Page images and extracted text
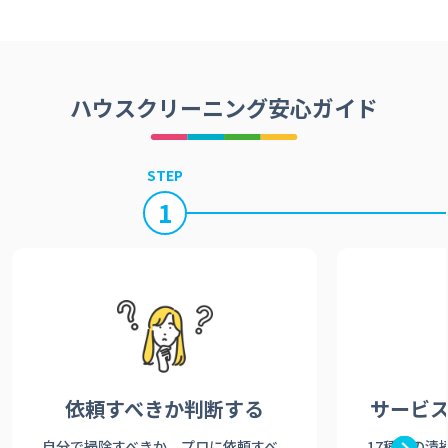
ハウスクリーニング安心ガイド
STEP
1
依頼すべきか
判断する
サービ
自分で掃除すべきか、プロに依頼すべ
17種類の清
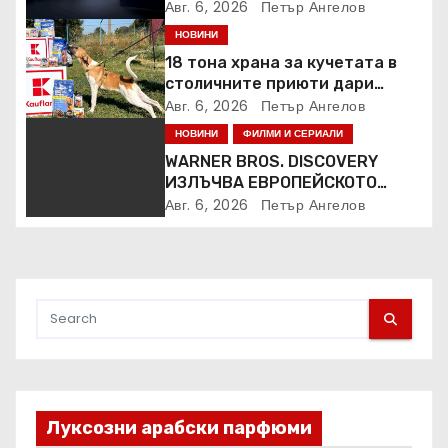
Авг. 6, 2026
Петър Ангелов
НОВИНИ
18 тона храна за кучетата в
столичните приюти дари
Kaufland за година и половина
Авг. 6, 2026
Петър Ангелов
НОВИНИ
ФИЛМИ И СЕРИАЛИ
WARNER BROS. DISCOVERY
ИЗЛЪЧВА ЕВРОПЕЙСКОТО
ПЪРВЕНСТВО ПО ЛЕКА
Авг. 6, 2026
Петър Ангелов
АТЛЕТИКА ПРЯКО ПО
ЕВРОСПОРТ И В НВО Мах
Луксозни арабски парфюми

--

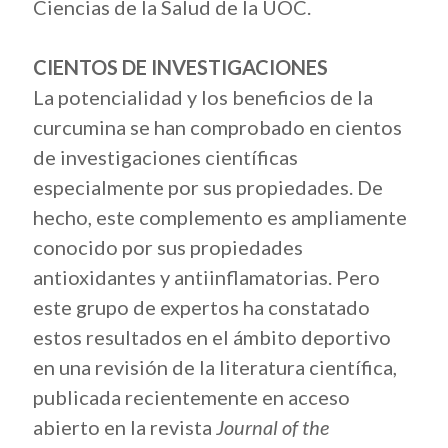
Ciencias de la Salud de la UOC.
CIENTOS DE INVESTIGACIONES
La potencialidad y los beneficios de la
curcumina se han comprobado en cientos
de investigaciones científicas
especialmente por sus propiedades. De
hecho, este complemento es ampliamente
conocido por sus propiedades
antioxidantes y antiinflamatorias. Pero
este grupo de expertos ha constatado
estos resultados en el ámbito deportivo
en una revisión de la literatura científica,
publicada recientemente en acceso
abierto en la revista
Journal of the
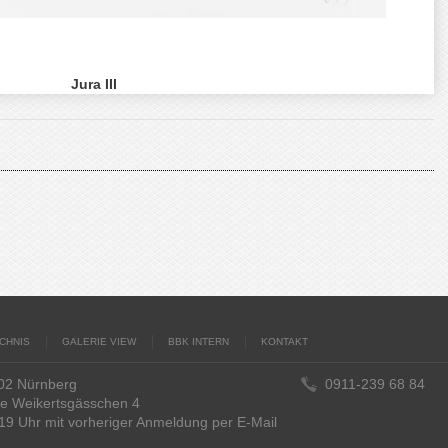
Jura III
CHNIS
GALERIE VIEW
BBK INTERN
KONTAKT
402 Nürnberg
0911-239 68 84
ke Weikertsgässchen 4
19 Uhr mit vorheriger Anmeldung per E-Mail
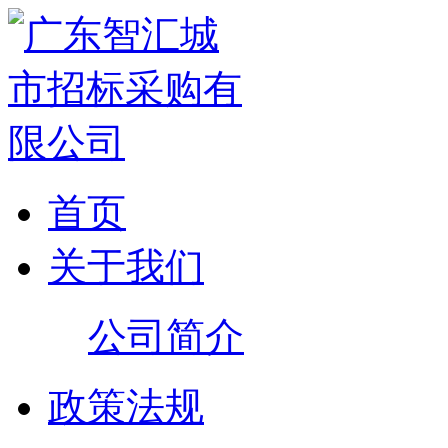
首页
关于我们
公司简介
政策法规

--

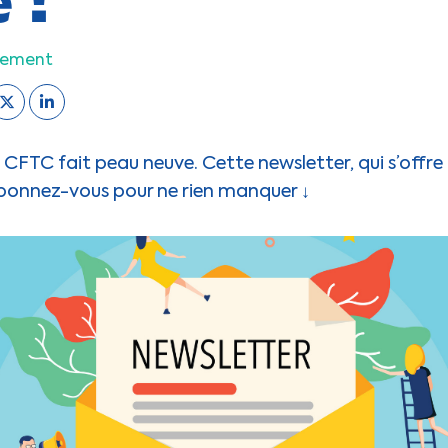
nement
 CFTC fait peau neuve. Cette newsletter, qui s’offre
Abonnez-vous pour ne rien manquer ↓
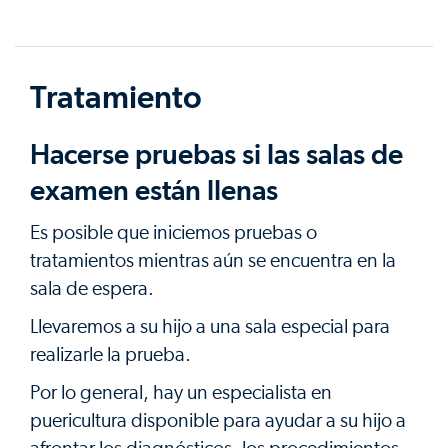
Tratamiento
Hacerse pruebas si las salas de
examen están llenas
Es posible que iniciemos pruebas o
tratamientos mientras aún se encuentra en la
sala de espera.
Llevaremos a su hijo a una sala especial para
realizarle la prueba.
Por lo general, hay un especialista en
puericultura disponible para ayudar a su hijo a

What you need to do ▸ Word for word, restate the lines above from the one with "ハウスクリーニング安心ガイド" through the one with "Луксозни арабски парфюми", keeping both ends and dropping the pictures.

Written solution ▸
ハウスクリーニング安心ガイド
STEP
1
依頼すべきか
判断する
サービ
自分で掃除すべきか、プロに依頼すべ
17種類の清
Авг. 6, 2026
Петър Ангелов
НОВИНИ
18 тона храна за кучетата в
столичните приюти дари
Kaufland за година и половина
Авг. 6, 2026
Петър Ангелов
НОВИНИ
ФИЛМИ И СЕРИАЛИ
WARNER BROS. DISCOVERY
ИЗЛЪЧВА ЕВРОПЕЙСКОТО
ПЪРВЕНСТВО ПО ЛЕКА
Авг. 6, 2026
Петър Ангелов
АТЛЕТИКА ПРЯКО ПО
ЕВРОСПОРТ И В НВО Мах
Луксозни арабски парфюми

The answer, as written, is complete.